Il futuro NBA tra allargamento e ricollocazione: un'analisi in salsa jazz
Mentre buona parte della stagione “estiva” del mondo NBA è oramai trascorsa, una delle tematiche che continua a rimbalzare su tutte le fonti è il concetto di espansione, un tema che è stato preso, amato e poi quasi sputato via dal commissioner Adam Silver. Ovvio che al di là delle tante speculazioni economiche che potrebbero derivarne, sono molti fan a chiedere un allargamento della lega, che renderebbe il campionato americano quello con più squadre nella sua massima serie.
Se è vero che comunque gli accordi sui diritti tv han portato benefit economici, è altrettanto inequivocabile che non tutti i posti del vasto stato americano possono generare un significativo profitto, né è chiaro come la spalmatura potrebbe cambiare con il passare dei prossimi anni e il futuro delle tecnologie che potrebbero spostare le attenzioni su altri mezzi di comunicazione diversi dal tubo catodico.
Al momento la soluzione che sembra più probabile è quella di un ingresso di due squadre, ma il termine che si è dato Silver è addirittura decennale, con la presidenza Trump che ha sensibilmente allontanato anche la paventata ipotesi di Città del Messico, innalzando anche un muro. Sembra quindi improbabile che alcune grandi arene in costruzione e/o polivalenti potranno mai ospitare un evento legato al campionato Nba nel futuro più immediato. Come inserire quindi le squadre che aspirano a tornare sulla pista da ballo?
Al momento gli spiragli maggiori sembrano essere quelli relativi ad un riposizionamento delle squadre sulla mappa, perché se molte squadre hanno blindato la franchigia ad una città alcune squadre sono un tantino traballanti. Il caso più eclatante è quello dei New Orleans Pelicans, detenuti attualmente da Tom Benson, che fu scelto come “intermediario” locale nel 2012 quando la squadra passo nelle sue mani. La clausola di lock up dell’accoppiata Pelicans con la città del Jazz è ancora salda fino al 2024, ma Mr Benson è un anziano 90enne che ha appena finito una battaglia legale contro i suoi figli, rallentando quel processo di garanzia della continuità successiva alla data appena citata, specie se il proprietario dovesse lasciare queste terre prima della data, visto che la clausola era ad personam.
Ora per scongiurare i trasferimenti si richiedono comunque standard di “opportunities and facilities” e la città di New Orleans e lo stato della Louisiana sono stati storicamente quelli che hanno sostenuto la ristrutturazione NBA nel corso del tempo. Bisogna considerare quali nuovi mercati possono uscire, se ci possono essere sgravi fiscali, e se può affidarsi appunto continuità al rapporto con la città occupante. Nel tempo, Atlanta ha coinvolto lo stato della Georgia nella costruzione/ristrutturazione dell’arena di gioco, Bucks, Pistons e Warriors inizieranno le prossime stagioni in arene nuovissime e futuristiche, ed è questo quello che Silver guarderà e spunterà dal suo foglio.

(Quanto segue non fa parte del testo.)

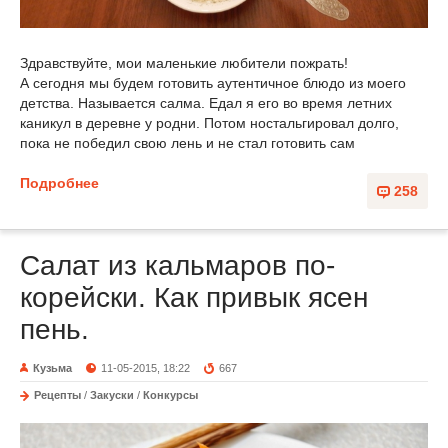
Здравствуйте, мои маленькие любители пожрать!
А сегодня мы будем готовить аутентичное блюдо из моего
детства. Называется салма. Едал я его во время летних
каникул в деревне у родни. Потом ностальгировал долго,
пока не победил свою лень и не стал готовить сам
Подробнее
258
Салат из кальмаров по-
корейски. Как привык ясен
пень.
Кузьма
11-05-2015, 18:22
667
Рецепты
/
Закуски
/
Конкурсы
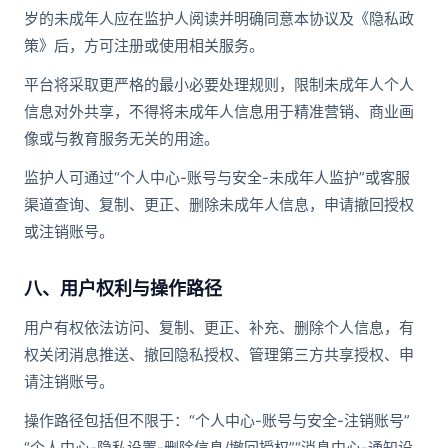
岁的未成年人应在监护人阅读并明确同意本协议及《隐私政
策》后，方可注册或使用相关服务。
平台将采取更严格的最小必要处理规则，限制未成年人个人
信息对外共享，不得将未成年人信息用于精准营销、商业画
像或与教育服务无关的用途。
监护人可通过“个人中心-账号与安全-未成年人监护”或客服
渠道查询、复制、更正、删除未成年人信息，申请撤回授权
或注销账号。
八、用户权利与操作路径
用户有权依法访问、复制、更正、补充、删除个人信息，有
权关闭消息推送、撤回隐私授权、管理第三方共享授权、申
请注销账号。
操作路径包括但不限于：“个人中心-账号与安全-注销账号”
“个人中心-隐私设置-删除信息/撤回授权”“消息中心-通知设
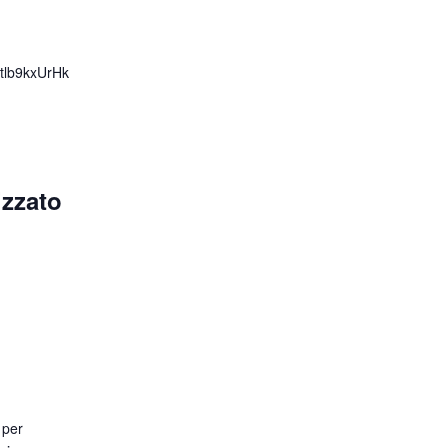
tlb9kxUrHk
izzato
 per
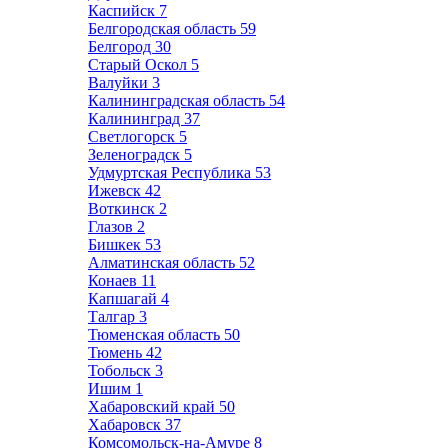
Каспийск
7
Белгородская область
59
Белгород
30
Старый Оскол
5
Валуйки
3
Калининградская область
54
Калининград
37
Светлогорск
5
Зеленоградск
5
Удмуртская Республика
53
Ижевск
42
Воткинск
2
Глазов
2
Бишкек
53
Алматинская область
52
Конаев
11
Капшагай
4
Талгар
3
Тюменская область
50
Тюмень
42
Тобольск
3
Ишим
1
Хабаровский край
50
Хабаровск
37
Комсомольск-на-Амуре
8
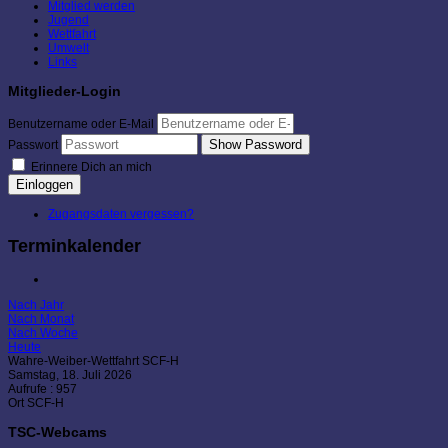
Mitglied werden
Jugend
Wettfahrt
Umwelt
Links
Mitglieder-Login
Benutzername oder E-Mail
Show Password
Passwort
Erinnere Dich an mich
Einloggen
Zugangsdaten vergessen?
Terminkalender
Nach Jahr
Nach Monat
Nach Woche
Heute
Wahre-Weiber-Wettfahrt SCF-H
Samstag, 18. Juli 2026
Aufrufe
: 957
Ort
SCF-H
TSC-Webcams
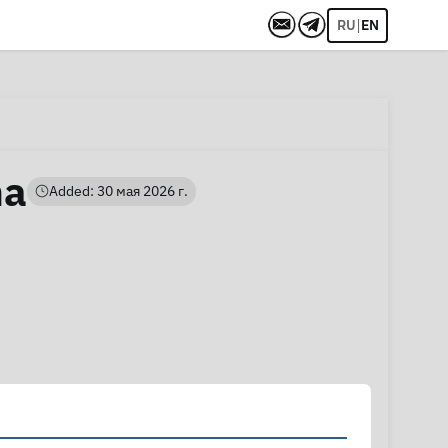
|
RU
EN
na
Added: 30 мая 2026 г.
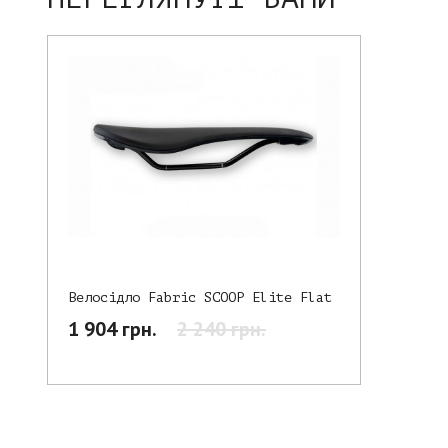
Велосідло Fabric SCOOP Elite Flat
1 904 грн.
2 240 грн.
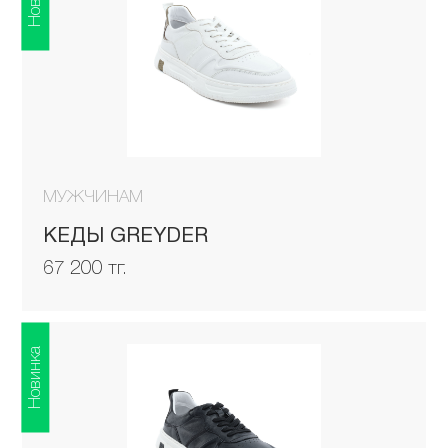
МУЖЧИНАМ
КЕДЫ GREYDER
67 200 тг.
Новинка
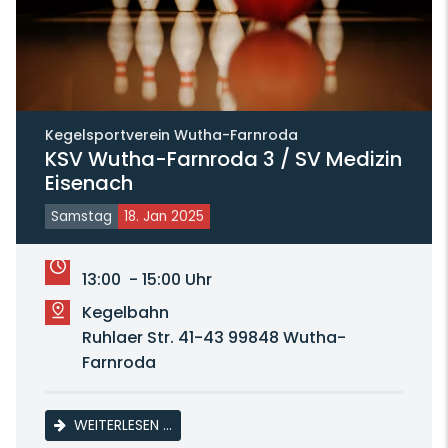
Kegelsportverein Wutha-Farnroda
KSV Wutha-Farnroda 3 / SV Medizin
Eisenach
Samstag
18. Jan 2025
13:00 - 15:00 Uhr
Kegelbahn
Ruhlaer Str. 41-43 99848 Wutha-
Farnroda
KSV WUTHA-FARNRODA 3 / SV MEDIZIN E
WEITERLESEN …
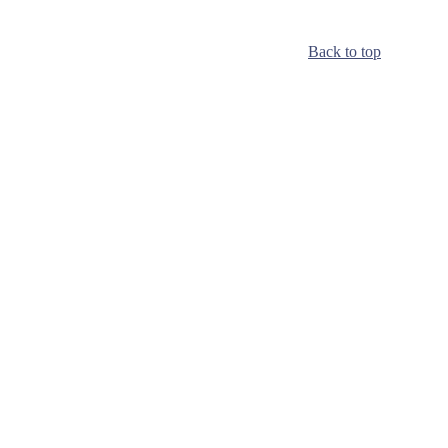
Back to top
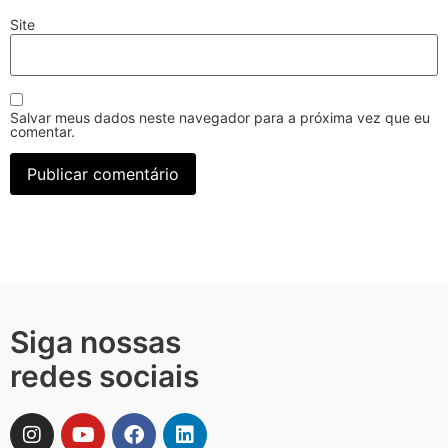
Site
Salvar meus dados neste navegador para a próxima vez que eu
comentar.
Siga nossas
redes sociais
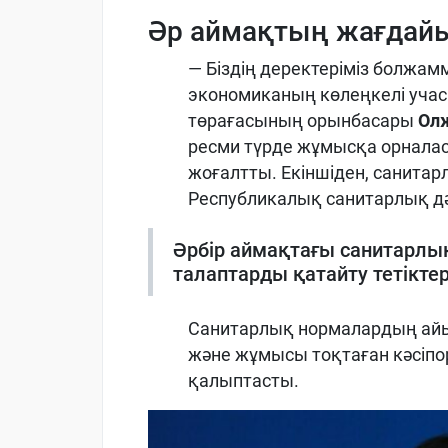
Әр аймақтың жағдай
— Біздің деректеріміз болжамм
экономиканың көлеңкелі учас
төрағасының орынбасары
Ол
ресми түрде жұмысқа орналаса
жоғалтты. Екіншіден, санитар
Республикалық санитарлық дә
Әрбір аймақтағы санитарлы
талаптарды қатайту тетіктер
Санитарлық нормалардың ай
және жұмысы тоқтаған кәсіп
қалыптасты.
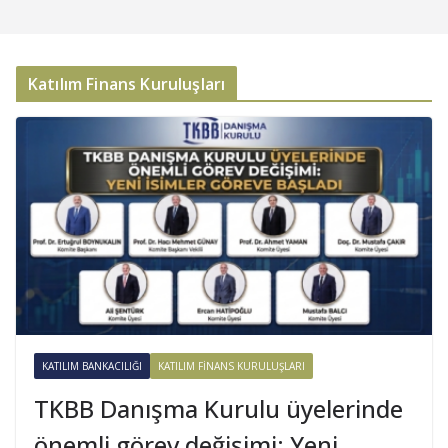
Katılım Finans Kuruluşları
KATILIM BANKACILIĞI
KATILIM FINANS KURULUŞLARI
TKBB Danışma Kurulu üyelerinde
önemli görev değişimi: Yeni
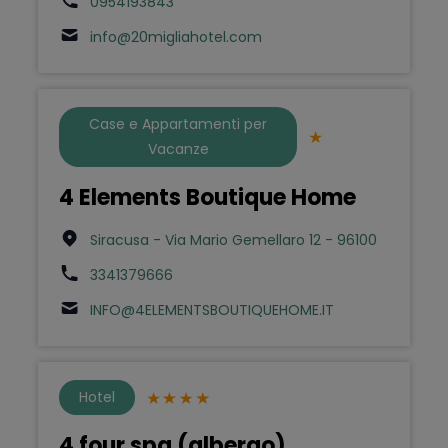
0954193843
info@20migliahotel.com
Case e Appartamenti per
Vacanze
4 Elements Boutique Home
Siracusa - Via Mario Gemellaro 12 - 96100
3341379666
INFO@4ELEMENTSBOUTIQUEHOME.IT
Hotel
4 four spa (albergo)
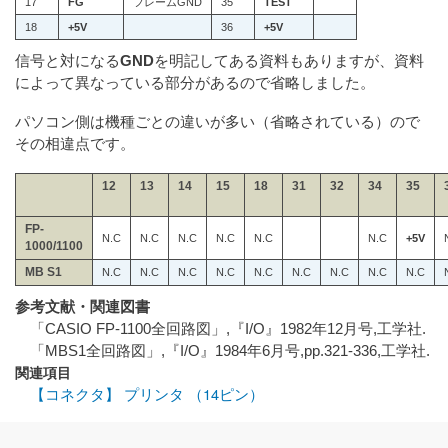
17
FG
フレームGND
35
TEST
18
+5V
36
+5V
信号と対になる
GND
を明記してある資料もありますが、資料
によって異なっている部分があるので省略しました。
パソコン側は機種ごとの違いが多い（省略されている）ので
その相違点です。
12
13
14
15
18
31
32
34
35
FP-
N.C
N.C
N.C
N.C
N.C
N.C
+5V
1000/1100
MB S1
N.C
N.C
N.C
N.C
N.C
N.C
N.C
N.C
N.C
参考文献・関連図書
「CASIO FP-1100全回路図」,『I/O』1982年12月号,工学社.
「MBS1全回路図」,『I/O』1984年6月号,pp.321-336,工学社.
関連項目
【コネクタ】 プリンタ （14ピン）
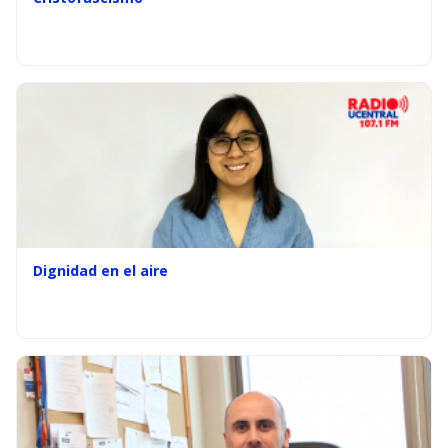
Dignidad en el aire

Per i tanti, forse troppo, nostalgici dei Seattle Sonics, sembrerebbe che nonostante i tanti soldi, arrivati da Oklahoma visto che la squadra non è stata rifondata come da accordi, che han finanziato la nuova arena, bisognerà ancora pazientare, magari sperando che di qui a 7 anni e quella scadenza della Benson’s clause, qualcosa non sia ben ingranato in Louisiana per provare a riportare la pallacanestro nella città della pioggia. Dunque, tutto il mondo è paese, con tante promesse di allargamento, ma pochi fatti concreti, con il legame della politica amministrativa che fa la voce del più forte, ancor più del gran ciclo di endorsment connessi ai mercati della città interessate dal carrozzone NBA.